Thursday, June 24, 2010

Thoughts on Bennett, ch. 7

Sorry for missing making comments on a couple of chapters there, but I don't want to backtrack too much. So, some comments on chapter 7 now, and then later this week some comments on chapter 8 and the book as a whole. Also, before I get into this make sure you read APS's post on this chapter (and the discussion, featuring Adrian among others).

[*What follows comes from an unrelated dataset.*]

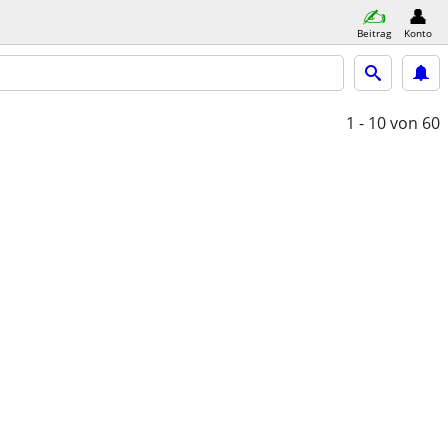
Beitrag
Konto
1 - 10
von 60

Chapter seven, on political ecology, didn't clarify the issues I hoped would be. Indeed, the chapter reflected both the positive and frustrating aspects of the book. First, I won't get into it here, but her readings pushing both Dewey and Ranciere into a stronger anti-anthropocentric vibe are wonderful. For those sections alone I would suggest this chapter (especially if you have any interest in those two thinkers). But her own commitment to being anti-anthropocentric struggles in this chapter. Or, as I put it before, her commitment to a certain type of anti-anthropocentrism (in ontology and policy) seems to not also mean an escaping a certain humanism (an anthropocentrism in ethics and politics, if you will). That's the only way I can possibly understand her claiming at one point in this chapter that we need to move beyond an human exceptionalism, and her claims that certain human interests will always come first and that humans must play an executive role in the world. So, while obviously supportive of the first move (the need to get rid of human exceptionalism) I think we need to spend some time with these last two claims.
In a footnote Bennett claims "this fermentation seems to require some managing to ensure, for example, that all the ingredients are in the pot. It seems to require humans to exercise this 'executive' function" (p. 150 n. 19). This seems to lay in conjunction with her claim that:
For while every public may very well be an ecosystem, not every ecosystem is democratic. And I cannot envision any polity so egalitarian that important human needs, such as health or survival, would not take priority.
Why not? Since I have challenged the uniqueness of humanity in several ways, why not conclude that we and they are equally entitled? Because I have not eliminated all differences between us but examined instead the affinities across these differences, affinities that enable the very assemblages explored in the present book. To put it bluntly, my conatus will not let me "horizontalize" the world completely. I also identify with members of my species, insofar as they are bodies most similar to mine. (p. 104)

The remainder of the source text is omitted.